Renaissance music consequently often tends to be notated using "floating barlines" between the staves where not even a barline is sufficient grounds for subdividing a note value into an off- and on-beat part.
While the same is no longer customary in Baroque music, the execution of syncopated passages is still very much expected to be indistinguishable from a shifted version of the original melodic fragment.
This kind of non-syncopated syncopation stops being feasible when "swinging" meters come into play where the central rhythmic framework is so rigid that time can be warped around it and on-beat notes have different lengths from off-beat notes.
Basically these days, every music piece is what was previously considered a dance regarding the prevalence of a real or imaginary driving beat. In that context, not burying an on-beat in the middle of a note makes perfect sense, notationally giving the central meter priority over the inner melodic logic of a voice.
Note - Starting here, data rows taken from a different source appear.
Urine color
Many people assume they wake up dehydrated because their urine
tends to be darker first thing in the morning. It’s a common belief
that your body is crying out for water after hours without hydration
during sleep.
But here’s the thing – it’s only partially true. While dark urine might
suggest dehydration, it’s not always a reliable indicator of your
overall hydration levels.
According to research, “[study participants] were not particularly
At the end of the day it's really a matter of preference to the composer. Most of the responses that I've read claim the second example is 'right' or 'easier to read' but those are truly opinions. It is my opinion that the first example is preferable, and that's the one I'd use. It has to do as much with how I was taught to read sheet music as it does the music itself. I would only use a tie as a slur between two different notes, and it's mathematically more complicated for me to read it in the second example. The dotted eighth in the first measure represents 3/16th of a beat. The tie in the second measure demands that I add 1/16th & 1/8th together, leading to extra math and at the very least a more difficult sightread. While it is a purposeful goal to make the music you annotate or compose legible and understandable, there is no real right or wrong here.